While managing the supply chain for his brother's import company, Ryan Petersen had one key frustration with the freight industry. "Your stuff goes through all these handoffs," he says. "You have no idea where it is, or how much you're going to pay for it." So he founded Flexport, which lets businesses track their cargo online in real time. Today, online eyeglasses retailer Warby Parker, sneaker company Allbirds, and paper manufacturing giant Georgia-Pacific all use Flexport to transport their goods, as do thousands of Amazon merchants. The company has scored more than $300 million in funding, and moves about 100,000 shipping containers per year, many of which pass through the Port of Los Angeles. Most of Petersen's competitors have been around for decades. He says that gives Flexport a leg up in a digitized world: "It's a really hard endeavor to take an old operating model and try to migrate it onto the internet." Here, Petersen talks about what makes his company different from other logistics providers, besides landing at No. 8 on this year's Inc. 5000, with $224.8 million in 2017 revenue. --As told to Kevin J. Ryan
Flexport emerged from a problem I saw in my first business. We were trying to make quality products at scale in Asia and sell them on the internet in the U.S. That's challenging enough, and then we discovered getting products delivered is one of the hardest parts of the business. There's very little transparency--it leaves customer in dark. That's where the idea for Flexport came from.

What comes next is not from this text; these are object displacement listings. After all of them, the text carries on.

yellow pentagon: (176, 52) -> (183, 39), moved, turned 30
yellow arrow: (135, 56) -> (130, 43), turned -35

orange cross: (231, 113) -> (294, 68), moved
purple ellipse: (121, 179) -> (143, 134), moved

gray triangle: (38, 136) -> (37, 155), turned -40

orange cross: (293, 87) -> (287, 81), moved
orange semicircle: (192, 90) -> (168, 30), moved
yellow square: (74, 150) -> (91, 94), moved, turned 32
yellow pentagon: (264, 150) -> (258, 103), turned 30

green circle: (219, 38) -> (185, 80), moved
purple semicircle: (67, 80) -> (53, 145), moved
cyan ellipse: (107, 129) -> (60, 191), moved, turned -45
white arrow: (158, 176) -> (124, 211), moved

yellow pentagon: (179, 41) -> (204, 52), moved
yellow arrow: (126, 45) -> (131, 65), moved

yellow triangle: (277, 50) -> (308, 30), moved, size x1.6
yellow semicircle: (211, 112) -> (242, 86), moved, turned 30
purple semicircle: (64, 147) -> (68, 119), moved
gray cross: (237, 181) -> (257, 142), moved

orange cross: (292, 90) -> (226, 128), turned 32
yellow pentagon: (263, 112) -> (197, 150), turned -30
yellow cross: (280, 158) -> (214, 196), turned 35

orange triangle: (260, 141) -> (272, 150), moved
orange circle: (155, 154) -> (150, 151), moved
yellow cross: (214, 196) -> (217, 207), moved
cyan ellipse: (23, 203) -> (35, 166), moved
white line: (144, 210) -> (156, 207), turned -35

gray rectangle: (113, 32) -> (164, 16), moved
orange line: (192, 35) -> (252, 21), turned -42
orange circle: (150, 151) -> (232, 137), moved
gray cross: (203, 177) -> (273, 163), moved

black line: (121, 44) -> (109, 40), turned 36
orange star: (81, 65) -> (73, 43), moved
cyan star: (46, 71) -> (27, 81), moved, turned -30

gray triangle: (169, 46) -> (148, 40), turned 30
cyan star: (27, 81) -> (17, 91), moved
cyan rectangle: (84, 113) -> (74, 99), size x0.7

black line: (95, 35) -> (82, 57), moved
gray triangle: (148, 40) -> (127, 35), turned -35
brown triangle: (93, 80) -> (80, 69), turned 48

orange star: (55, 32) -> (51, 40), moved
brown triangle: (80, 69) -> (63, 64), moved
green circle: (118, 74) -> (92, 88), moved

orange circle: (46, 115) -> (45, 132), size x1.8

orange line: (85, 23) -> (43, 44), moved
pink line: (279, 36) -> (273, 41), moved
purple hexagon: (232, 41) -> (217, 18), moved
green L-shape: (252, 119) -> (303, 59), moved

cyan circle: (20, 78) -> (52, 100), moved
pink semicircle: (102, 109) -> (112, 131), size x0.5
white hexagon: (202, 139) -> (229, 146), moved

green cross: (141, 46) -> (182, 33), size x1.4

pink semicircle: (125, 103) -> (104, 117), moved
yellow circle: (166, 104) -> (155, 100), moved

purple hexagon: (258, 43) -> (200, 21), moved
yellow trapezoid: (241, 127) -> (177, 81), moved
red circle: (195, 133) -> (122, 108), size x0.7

Starting it took time, however. Freight forwarding is a highly regulated industry. First you have to get licensed by the Department of Homeland Security. That required an FBI background investigation on myself personally, which took two years. We were founded in 2013 when we got our license. Then we had to find the right talent, and we had to learn about the industry personally. Our first outside funding came from Y Combinator, and then Google Ventures. It took three and a half years to get revenue. It's a very complex industry that requires lots of expertise. It's been a nonstop learning process.
For freight to move around the world, there are multiple handoffs. You've got a factory in China, a trucking company in China, a warehouse in China, then the port, customs agencies, ocean carrier. Then mirror that for when it arrives: customs, ports, warehouses, trucks in the U.S. That's a lot of different companies that have to come together. In the old world, you would occasionally get an update via an email, a phone call, an actual piece of paper. What we do that's so different is provide visibility and control, via the web, over your products that are being shipped. It's our goal to give customers much more of an understanding of where products are, how much they're going to pay, and where those items will be delivered. We're putting the importer back in control of their inventory while it's on the move.
Technology is our big advantage. Out of the top 25 freight forwarders in the world, almost all were built before 1994. They're just not internet-native companies. They're having to adapt these legacy systems to the modern age.
To date, we've raised $300 million. Five thousand companies travel the transpacific trade lane from China to the West Coast, and we're closing in on the top 10. We need to grow six times our size to be No. 1. That's our goal.
Businesses are really hard to run as it is. You shouldn't have to worry about getting your products from your factories to your warehouses or to your end customers--that should be automatic. So that's our mission: to make global trade easy for everyone.
Editor's note: Flexport tied with GForce Life Sciences for No. 8 on the 2018 Inc. 5000. It was listed incorrectly in the print edition.